EXTRACTED INFORMATION:
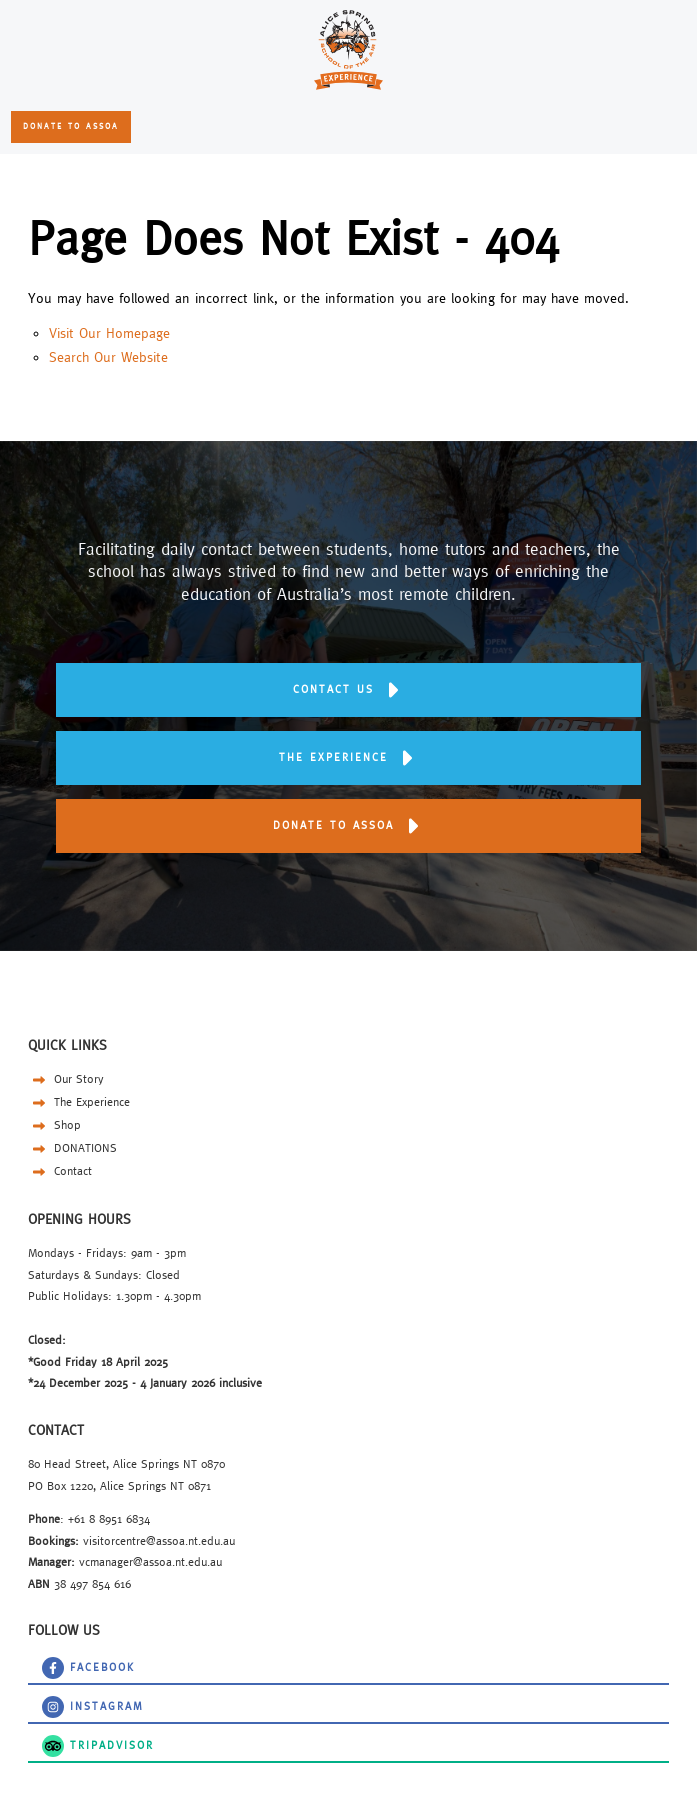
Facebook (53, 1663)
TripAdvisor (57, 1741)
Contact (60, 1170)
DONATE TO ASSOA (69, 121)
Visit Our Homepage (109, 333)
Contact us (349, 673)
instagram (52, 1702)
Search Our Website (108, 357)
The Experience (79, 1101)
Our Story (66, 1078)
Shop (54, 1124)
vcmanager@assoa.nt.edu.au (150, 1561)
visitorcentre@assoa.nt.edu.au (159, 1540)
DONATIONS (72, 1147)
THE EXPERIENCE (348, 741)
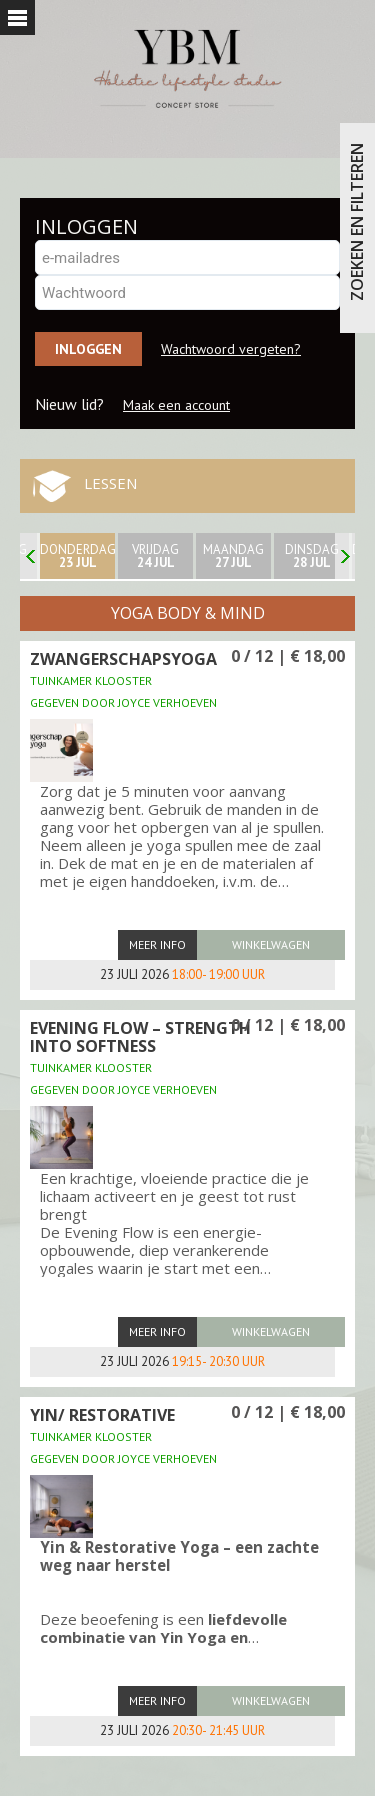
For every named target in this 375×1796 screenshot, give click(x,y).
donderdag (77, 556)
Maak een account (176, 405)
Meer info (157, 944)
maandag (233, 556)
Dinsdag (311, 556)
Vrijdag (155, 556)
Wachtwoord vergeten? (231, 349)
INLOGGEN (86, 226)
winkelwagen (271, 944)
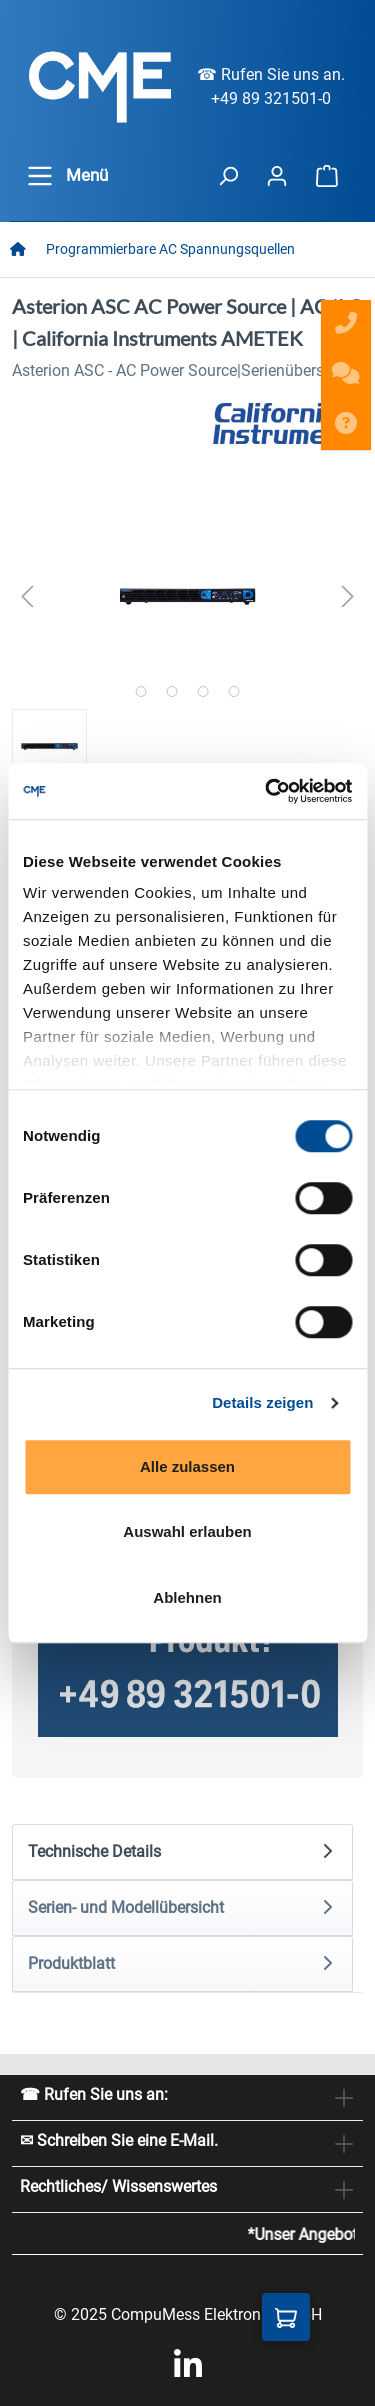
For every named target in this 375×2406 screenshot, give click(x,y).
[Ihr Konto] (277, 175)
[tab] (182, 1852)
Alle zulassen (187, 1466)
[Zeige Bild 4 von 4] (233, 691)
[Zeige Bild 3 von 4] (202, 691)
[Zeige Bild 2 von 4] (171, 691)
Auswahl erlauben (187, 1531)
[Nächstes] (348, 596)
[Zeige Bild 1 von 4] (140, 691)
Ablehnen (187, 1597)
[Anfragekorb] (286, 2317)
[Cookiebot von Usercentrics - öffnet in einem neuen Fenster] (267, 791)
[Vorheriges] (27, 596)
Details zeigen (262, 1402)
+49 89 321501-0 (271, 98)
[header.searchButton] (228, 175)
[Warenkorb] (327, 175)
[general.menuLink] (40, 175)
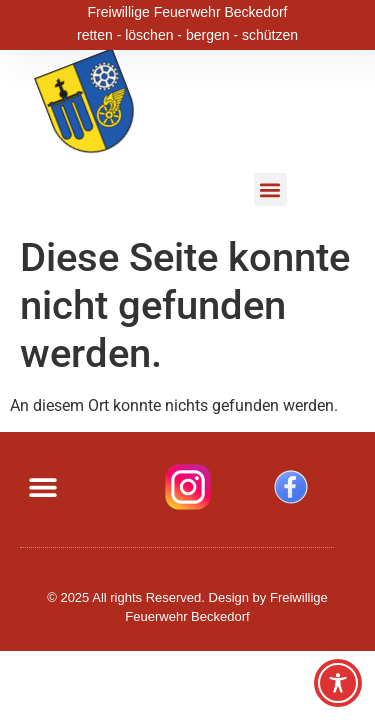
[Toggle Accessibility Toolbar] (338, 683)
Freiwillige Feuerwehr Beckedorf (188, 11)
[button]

==

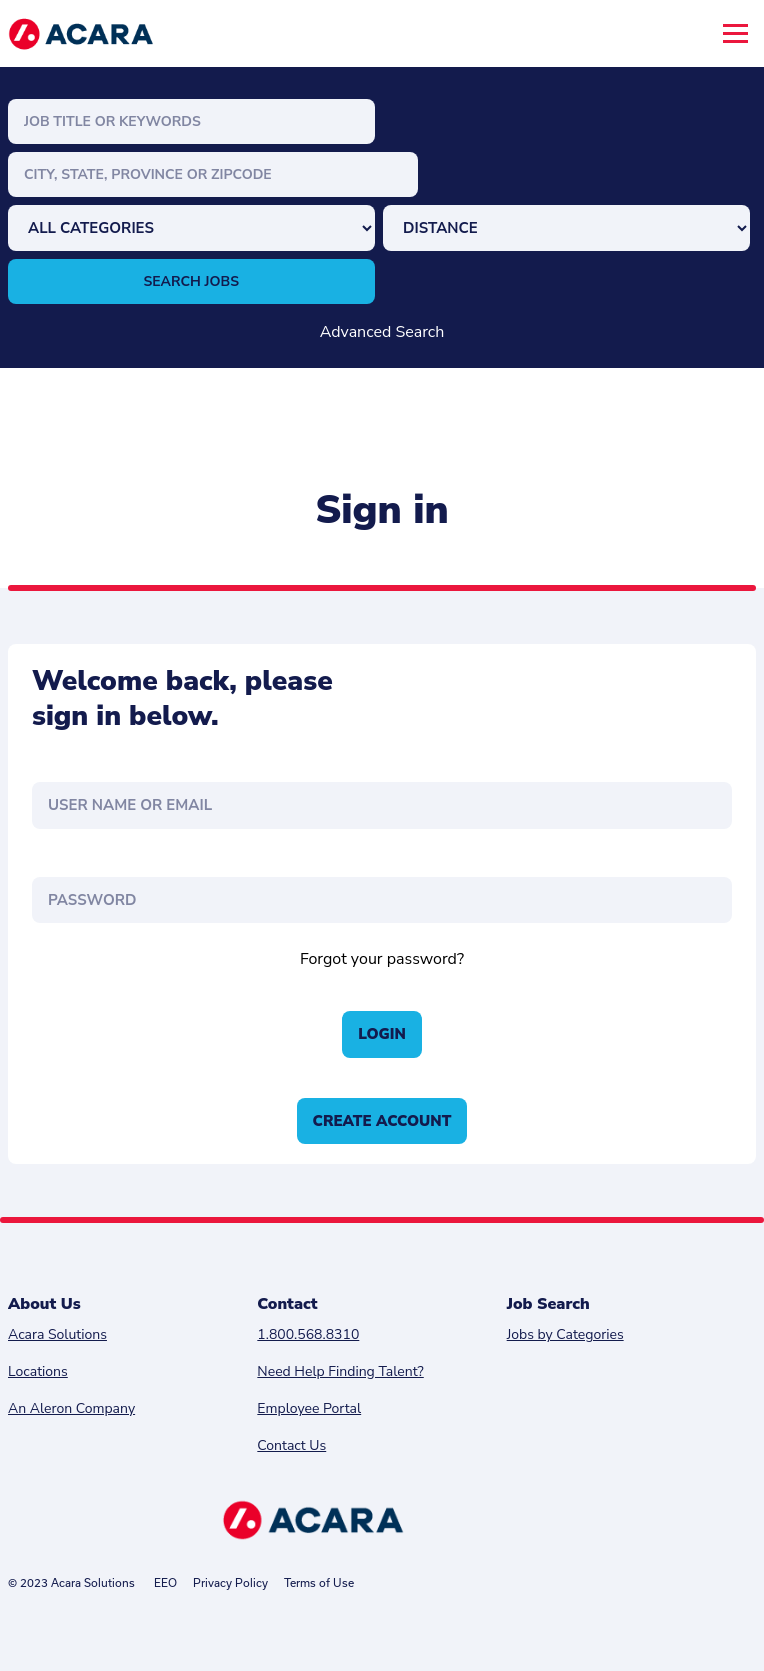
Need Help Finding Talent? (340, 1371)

---

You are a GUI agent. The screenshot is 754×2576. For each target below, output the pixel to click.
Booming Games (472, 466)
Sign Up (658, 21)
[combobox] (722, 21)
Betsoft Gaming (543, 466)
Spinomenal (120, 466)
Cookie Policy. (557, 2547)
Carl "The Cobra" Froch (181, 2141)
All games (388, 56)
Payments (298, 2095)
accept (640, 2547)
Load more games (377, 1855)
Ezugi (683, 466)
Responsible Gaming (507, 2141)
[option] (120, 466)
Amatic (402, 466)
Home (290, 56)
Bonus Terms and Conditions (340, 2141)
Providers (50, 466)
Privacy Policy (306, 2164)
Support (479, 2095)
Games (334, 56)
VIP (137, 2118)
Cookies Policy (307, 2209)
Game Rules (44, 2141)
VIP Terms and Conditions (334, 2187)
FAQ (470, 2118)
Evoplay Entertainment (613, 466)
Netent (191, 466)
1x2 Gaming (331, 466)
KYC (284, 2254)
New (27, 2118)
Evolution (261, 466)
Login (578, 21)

PROBLEM STATEMENT: Repeat, character for character, the lines of the material above from the line with "[Zeige Bild 4 von 4] (233, 691)" through the line with "Details zeigen (262, 1402)".

RESPONSE TO THIS TASK:
[Zeige Bild 4 von 4] (233, 691)
[Zeige Bild 3 von 4] (202, 691)
[Zeige Bild 2 von 4] (171, 691)
Auswahl erlauben (187, 1531)
[Nächstes] (348, 596)
[Zeige Bild 1 von 4] (140, 691)
Ablehnen (187, 1597)
[Anfragekorb] (286, 2317)
[Cookiebot von Usercentrics - öffnet in einem neuen Fenster] (267, 791)
[Vorheriges] (27, 596)
Details zeigen (262, 1402)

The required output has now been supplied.